A complicação foi meu trabalho, que é nas redes sociais. Aí teve um problema, porque eu tenho mais de 200 mil seguidores. E tem muito esse pessoal que faz parte do grupo de juízes da Internet, muita gente sem noção nenhuma do que estava acontecendo apareceu e começou a julgar.

Falavam “pelo amor de Deus não faz isso”, “por que uma pessoa a mais no mundo?”, “você tá brincando de ser Deus”, coisas assim. O julgamento das pessoas de fora foi horrível, bizarro e realmente desnecessário, porque elas não têm a menor noção do que eu passo, do que eu sou e do que eu sou capaz.

Esse meu filho ainda não nasceu. Eu fiz o tratamento e estou esperando a confirmação, na expectativa do positivo. Mas eu já sou mãe solo antes do processo de fertilização.

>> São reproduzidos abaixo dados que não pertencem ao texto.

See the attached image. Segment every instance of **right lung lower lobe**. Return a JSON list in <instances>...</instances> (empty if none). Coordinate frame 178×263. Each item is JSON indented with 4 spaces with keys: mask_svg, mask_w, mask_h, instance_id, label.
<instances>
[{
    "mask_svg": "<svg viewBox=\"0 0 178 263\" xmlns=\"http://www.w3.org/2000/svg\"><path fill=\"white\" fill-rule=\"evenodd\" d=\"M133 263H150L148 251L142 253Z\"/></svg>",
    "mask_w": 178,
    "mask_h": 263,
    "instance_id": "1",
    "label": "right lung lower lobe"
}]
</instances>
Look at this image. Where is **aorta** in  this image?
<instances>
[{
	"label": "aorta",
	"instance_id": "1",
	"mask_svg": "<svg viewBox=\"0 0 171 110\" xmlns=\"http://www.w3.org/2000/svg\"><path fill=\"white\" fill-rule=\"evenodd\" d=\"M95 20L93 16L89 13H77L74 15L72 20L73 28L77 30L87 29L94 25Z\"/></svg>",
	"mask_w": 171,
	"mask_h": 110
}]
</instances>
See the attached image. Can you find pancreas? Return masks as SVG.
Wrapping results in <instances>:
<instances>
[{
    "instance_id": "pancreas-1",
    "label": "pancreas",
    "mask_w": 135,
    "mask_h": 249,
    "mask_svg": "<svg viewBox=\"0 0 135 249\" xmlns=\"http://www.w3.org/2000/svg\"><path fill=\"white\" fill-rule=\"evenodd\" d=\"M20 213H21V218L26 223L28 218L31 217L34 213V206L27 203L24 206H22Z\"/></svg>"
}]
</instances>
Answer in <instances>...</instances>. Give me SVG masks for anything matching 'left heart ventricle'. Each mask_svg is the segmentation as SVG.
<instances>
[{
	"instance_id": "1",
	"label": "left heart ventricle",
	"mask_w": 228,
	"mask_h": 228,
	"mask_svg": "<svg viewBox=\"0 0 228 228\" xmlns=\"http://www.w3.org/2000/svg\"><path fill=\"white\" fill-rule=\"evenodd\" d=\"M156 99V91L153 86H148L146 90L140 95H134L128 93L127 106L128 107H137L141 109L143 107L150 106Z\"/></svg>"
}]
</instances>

Não é que eu ache que todas as mulheres tenham que ter filhos sozinhas, acho que é o contrário, que quem tem vontade de ter filho e não têm um relacionamento não precisam se obrigar a ter um só pela vontade de ter um filho. Até porque se ela se relacionar com alguém só pelo filho a coisa não vai dar certo e vai ser a pior decisão que ela poderia ter. Porque o casal que não tem parceria ou cumplicidade é horrível, vira uma guerra. Posso dizer isso porque eu vivo esse pesadelo, e eu só quero acordar desse pesadelo.

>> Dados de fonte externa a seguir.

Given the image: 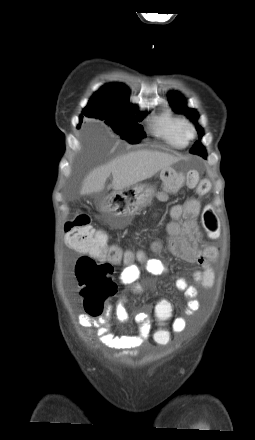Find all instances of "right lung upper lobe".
I'll return each instance as SVG.
<instances>
[{"label":"right lung upper lobe","instance_id":"1","mask_svg":"<svg viewBox=\"0 0 255 440\" xmlns=\"http://www.w3.org/2000/svg\"><path fill=\"white\" fill-rule=\"evenodd\" d=\"M129 89L124 84L110 83L101 87L90 99L109 106L130 105ZM81 117V116H80Z\"/></svg>","mask_w":255,"mask_h":440}]
</instances>
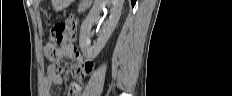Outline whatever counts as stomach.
<instances>
[{
  "mask_svg": "<svg viewBox=\"0 0 232 96\" xmlns=\"http://www.w3.org/2000/svg\"><path fill=\"white\" fill-rule=\"evenodd\" d=\"M70 2V0H53L52 4L54 9L59 10L68 6Z\"/></svg>",
  "mask_w": 232,
  "mask_h": 96,
  "instance_id": "0dacf381",
  "label": "stomach"
}]
</instances>
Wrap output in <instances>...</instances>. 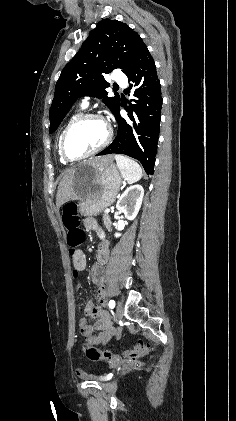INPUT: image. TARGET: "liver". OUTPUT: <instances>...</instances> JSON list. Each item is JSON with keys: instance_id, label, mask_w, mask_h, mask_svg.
<instances>
[{"instance_id": "1", "label": "liver", "mask_w": 236, "mask_h": 421, "mask_svg": "<svg viewBox=\"0 0 236 421\" xmlns=\"http://www.w3.org/2000/svg\"><path fill=\"white\" fill-rule=\"evenodd\" d=\"M116 154H107V156H94L88 162L96 164V166H108L115 158ZM76 198L75 190V168L66 170V174H63L56 194V208H60L61 204L67 202V200H73Z\"/></svg>"}]
</instances>
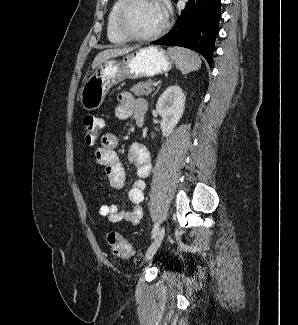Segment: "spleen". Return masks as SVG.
<instances>
[{
  "label": "spleen",
  "instance_id": "obj_1",
  "mask_svg": "<svg viewBox=\"0 0 298 325\" xmlns=\"http://www.w3.org/2000/svg\"><path fill=\"white\" fill-rule=\"evenodd\" d=\"M167 52L171 58L175 60V66L181 70L182 74L192 72V70H199L201 66V58L189 50V48H181V46H168Z\"/></svg>",
  "mask_w": 298,
  "mask_h": 325
}]
</instances>
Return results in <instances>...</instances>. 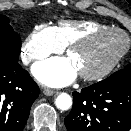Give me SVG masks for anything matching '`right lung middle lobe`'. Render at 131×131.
<instances>
[{
  "mask_svg": "<svg viewBox=\"0 0 131 131\" xmlns=\"http://www.w3.org/2000/svg\"><path fill=\"white\" fill-rule=\"evenodd\" d=\"M21 52V38L9 24V19L0 15V66L17 63Z\"/></svg>",
  "mask_w": 131,
  "mask_h": 131,
  "instance_id": "obj_1",
  "label": "right lung middle lobe"
}]
</instances>
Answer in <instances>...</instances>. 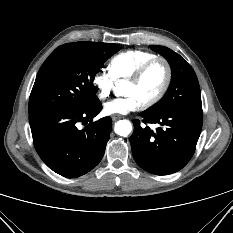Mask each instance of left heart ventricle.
I'll return each instance as SVG.
<instances>
[{
    "mask_svg": "<svg viewBox=\"0 0 233 233\" xmlns=\"http://www.w3.org/2000/svg\"><path fill=\"white\" fill-rule=\"evenodd\" d=\"M166 77V69L162 62H156L146 72L138 84L127 82L124 93L136 95L142 103L152 99L160 91Z\"/></svg>",
    "mask_w": 233,
    "mask_h": 233,
    "instance_id": "b2bd125f",
    "label": "left heart ventricle"
}]
</instances>
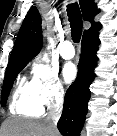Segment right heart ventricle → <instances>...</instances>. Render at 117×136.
<instances>
[{"mask_svg":"<svg viewBox=\"0 0 117 136\" xmlns=\"http://www.w3.org/2000/svg\"><path fill=\"white\" fill-rule=\"evenodd\" d=\"M11 110L28 117H38L43 113V107L34 98L30 85L24 78L16 85L11 100Z\"/></svg>","mask_w":117,"mask_h":136,"instance_id":"obj_1","label":"right heart ventricle"}]
</instances>
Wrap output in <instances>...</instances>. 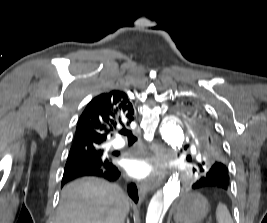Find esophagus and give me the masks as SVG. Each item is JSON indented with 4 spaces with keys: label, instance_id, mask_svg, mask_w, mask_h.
Returning a JSON list of instances; mask_svg holds the SVG:
<instances>
[{
    "label": "esophagus",
    "instance_id": "1",
    "mask_svg": "<svg viewBox=\"0 0 267 223\" xmlns=\"http://www.w3.org/2000/svg\"><path fill=\"white\" fill-rule=\"evenodd\" d=\"M172 155L170 151L161 144H157L154 147L152 161L155 165V171L152 175V181L148 182L147 185H140L139 194L144 197L146 193L153 189L155 184V178L158 181L162 180L168 174L167 164L171 160Z\"/></svg>",
    "mask_w": 267,
    "mask_h": 223
}]
</instances>
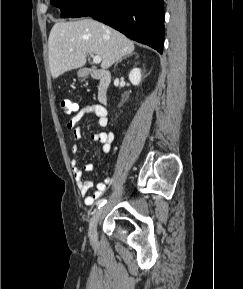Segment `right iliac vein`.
Here are the masks:
<instances>
[{
  "label": "right iliac vein",
  "mask_w": 243,
  "mask_h": 289,
  "mask_svg": "<svg viewBox=\"0 0 243 289\" xmlns=\"http://www.w3.org/2000/svg\"><path fill=\"white\" fill-rule=\"evenodd\" d=\"M102 213H103V208H99L93 218L91 219L90 221V225H89V237L91 240H95L96 237H97V225H98V222L102 216Z\"/></svg>",
  "instance_id": "1"
}]
</instances>
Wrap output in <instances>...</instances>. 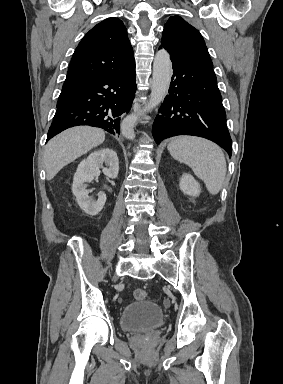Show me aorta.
I'll return each mask as SVG.
<instances>
[{
	"mask_svg": "<svg viewBox=\"0 0 283 384\" xmlns=\"http://www.w3.org/2000/svg\"><path fill=\"white\" fill-rule=\"evenodd\" d=\"M172 76V62L169 53L165 49L159 50L153 63V79L149 102L137 113L124 118L121 123L122 135L127 139H134V126L145 112L158 106L168 93Z\"/></svg>",
	"mask_w": 283,
	"mask_h": 384,
	"instance_id": "762f6f07",
	"label": "aorta"
}]
</instances>
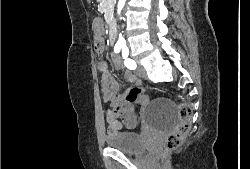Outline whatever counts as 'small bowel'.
<instances>
[{
	"mask_svg": "<svg viewBox=\"0 0 250 169\" xmlns=\"http://www.w3.org/2000/svg\"><path fill=\"white\" fill-rule=\"evenodd\" d=\"M93 29L95 32L97 31L99 34L101 33L102 25L98 19L93 21ZM94 47L97 53H102L105 49L103 40L101 39V44L95 42ZM113 65L116 70L123 69V63L119 56H113ZM98 68L102 72L105 99L110 103H122V115H110L111 108L109 107L106 115L107 132L112 134L120 130L123 126L128 129L135 128L138 123L135 113V102H129L126 99L127 92L122 95L119 94V85L115 82L112 74L109 72L106 62L99 63ZM124 78L131 84L132 88L139 87L141 84V81L129 71L124 73Z\"/></svg>",
	"mask_w": 250,
	"mask_h": 169,
	"instance_id": "1",
	"label": "small bowel"
}]
</instances>
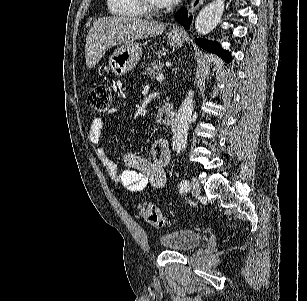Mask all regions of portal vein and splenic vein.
I'll return each instance as SVG.
<instances>
[{"label":"portal vein and splenic vein","instance_id":"18ae733b","mask_svg":"<svg viewBox=\"0 0 307 301\" xmlns=\"http://www.w3.org/2000/svg\"><path fill=\"white\" fill-rule=\"evenodd\" d=\"M164 74H156V80H163Z\"/></svg>","mask_w":307,"mask_h":301}]
</instances>
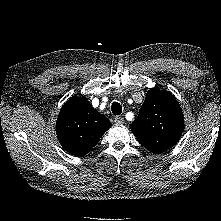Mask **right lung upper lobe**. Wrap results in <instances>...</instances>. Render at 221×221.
Listing matches in <instances>:
<instances>
[{
	"mask_svg": "<svg viewBox=\"0 0 221 221\" xmlns=\"http://www.w3.org/2000/svg\"><path fill=\"white\" fill-rule=\"evenodd\" d=\"M111 127L85 97H73L60 110L56 132L62 147L75 156L86 155Z\"/></svg>",
	"mask_w": 221,
	"mask_h": 221,
	"instance_id": "1",
	"label": "right lung upper lobe"
}]
</instances>
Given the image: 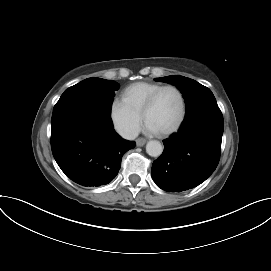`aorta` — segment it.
Wrapping results in <instances>:
<instances>
[{"mask_svg": "<svg viewBox=\"0 0 271 271\" xmlns=\"http://www.w3.org/2000/svg\"><path fill=\"white\" fill-rule=\"evenodd\" d=\"M146 152L152 157H159L163 152V147L159 141L151 140L146 144Z\"/></svg>", "mask_w": 271, "mask_h": 271, "instance_id": "1", "label": "aorta"}]
</instances>
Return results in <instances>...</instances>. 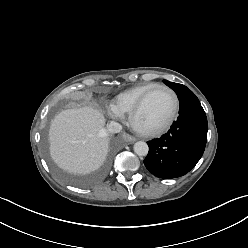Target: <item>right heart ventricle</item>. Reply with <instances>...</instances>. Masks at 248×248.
<instances>
[{"label": "right heart ventricle", "instance_id": "1", "mask_svg": "<svg viewBox=\"0 0 248 248\" xmlns=\"http://www.w3.org/2000/svg\"><path fill=\"white\" fill-rule=\"evenodd\" d=\"M155 85L152 82L144 83L123 91L113 100L112 110L119 116L129 115L142 94Z\"/></svg>", "mask_w": 248, "mask_h": 248}]
</instances>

Muitas mulheres obrigam a se relacionar para isso, mas quero dizer a elas que elas não precisam de um relacionamento para ser mãe. Agora elas têm essa possibilidade, essa ajuda da ciência e da medicina. Isso é muito possível. Se elas querem ter um filho mas não querem ter um relacionamento com um filho, então que elas se realizem na maternidade primeiro. Um filho não é impedimento de, mais tarde, se relacionar com alguém.

É muito melhor ter um filho sozinha do que ter um em um relacionamento conturbado. Eu vejo muitas mulheres que são casadas e são praticamente mães solo, porque o cara sai para trabalhar cedo, volta tarde, não faz nada com o filho, não ajuda em nada com a criança, não troca, não dá banho. Essa mãe tem que fazer tudo sozinha, são mães solo e não se deram conta.


Quero deixar bem claro que eu não sou contra relacionamentos, não sou uma pessoa que não gosta de se relacionar, eu simplesmente não quero me relacionar afetivamente com nenhum homem ou mulher, ninguém. Pode ser que mais para frente eu tenha essa vontade e me relacione, mas agora eu não quero. Meu papel agora é ser mãe e eu estou muito realizada assim".